(PROVIDED MATERIAL)
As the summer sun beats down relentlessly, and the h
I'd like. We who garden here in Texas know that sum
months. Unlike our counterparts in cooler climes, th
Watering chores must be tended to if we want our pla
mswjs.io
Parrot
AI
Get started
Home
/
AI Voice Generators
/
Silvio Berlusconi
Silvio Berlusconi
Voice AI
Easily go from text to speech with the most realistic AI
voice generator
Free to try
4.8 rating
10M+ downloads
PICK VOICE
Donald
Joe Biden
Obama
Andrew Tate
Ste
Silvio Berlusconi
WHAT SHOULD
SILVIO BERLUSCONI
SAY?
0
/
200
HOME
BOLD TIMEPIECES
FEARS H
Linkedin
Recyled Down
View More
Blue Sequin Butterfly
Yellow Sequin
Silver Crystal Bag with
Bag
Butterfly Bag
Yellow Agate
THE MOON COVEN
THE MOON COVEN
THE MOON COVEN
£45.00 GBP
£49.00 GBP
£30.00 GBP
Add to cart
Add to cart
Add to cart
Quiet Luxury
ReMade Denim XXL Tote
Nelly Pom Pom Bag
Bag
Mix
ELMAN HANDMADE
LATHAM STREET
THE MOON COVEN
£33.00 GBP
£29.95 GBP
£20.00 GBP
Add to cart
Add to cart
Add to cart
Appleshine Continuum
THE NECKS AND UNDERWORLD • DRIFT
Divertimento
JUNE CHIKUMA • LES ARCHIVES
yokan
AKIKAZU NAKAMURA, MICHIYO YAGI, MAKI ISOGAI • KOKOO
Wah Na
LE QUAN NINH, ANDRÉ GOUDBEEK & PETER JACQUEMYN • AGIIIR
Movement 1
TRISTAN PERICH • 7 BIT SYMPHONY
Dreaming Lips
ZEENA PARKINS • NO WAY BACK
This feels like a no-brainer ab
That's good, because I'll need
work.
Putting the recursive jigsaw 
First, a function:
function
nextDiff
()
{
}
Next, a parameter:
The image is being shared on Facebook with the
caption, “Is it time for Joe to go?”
(End PROVIDED MATERIAL)
> EXERCISE INSTRUCTIONS: Your response must contain all of the records, copied exactly.

> WRITTEN SOLUTION:
As the summer sun beats down relentlessly, and the h
I'd like. We who garden here in Texas know that sum
months. Unlike our counterparts in cooler climes, th
Watering chores must be tended to if we want our pla
mswjs.io
Parrot
AI
Get started
Home
/
AI Voice Generators
/
Silvio Berlusconi
Silvio Berlusconi
Voice AI
Easily go from text to speech with the most realistic AI
voice generator
Free to try
4.8 rating
10M+ downloads
PICK VOICE
Donald
Joe Biden
Obama
Andrew Tate
Ste
Silvio Berlusconi
WHAT SHOULD
SILVIO BERLUSCONI
SAY?
0
/
200
HOME
BOLD TIMEPIECES
FEARS H
Linkedin
Recyled Down
View More
Blue Sequin Butterfly
Yellow Sequin
Silver Crystal Bag with
Bag
Butterfly Bag
Yellow Agate
THE MOON COVEN
THE MOON COVEN
THE MOON COVEN
£45.00 GBP
£49.00 GBP
£30.00 GBP
Add to cart
Add to cart
Add to cart
Quiet Luxury
ReMade Denim XXL Tote
Nelly Pom Pom Bag
Bag
Mix
ELMAN HANDMADE
LATHAM STREET
THE MOON COVEN
£33.00 GBP
£29.95 GBP
£20.00 GBP
Add to cart
Add to cart
Add to cart
Appleshine Continuum
THE NECKS AND UNDERWORLD • DRIFT
Divertimento
JUNE CHIKUMA • LES ARCHIVES
yokan
AKIKAZU NAKAMURA, MICHIYO YAGI, MAKI ISOGAI • KOKOO
Wah Na
LE QUAN NINH, ANDRÉ GOUDBEEK & PETER JACQUEMYN • AGIIIR
Movement 1
TRISTAN PERICH • 7 BIT SYMPHONY
Dreaming Lips
ZEENA PARKINS • NO WAY BACK
This feels like a no-brainer ab
That's good, because I'll need
work.
Putting the recursive jigsaw 
First, a function:
function
nextDiff
()
{
}
Next, a parameter:
The image is being shared on Facebook with the
caption, “Is it time for Joe to go?”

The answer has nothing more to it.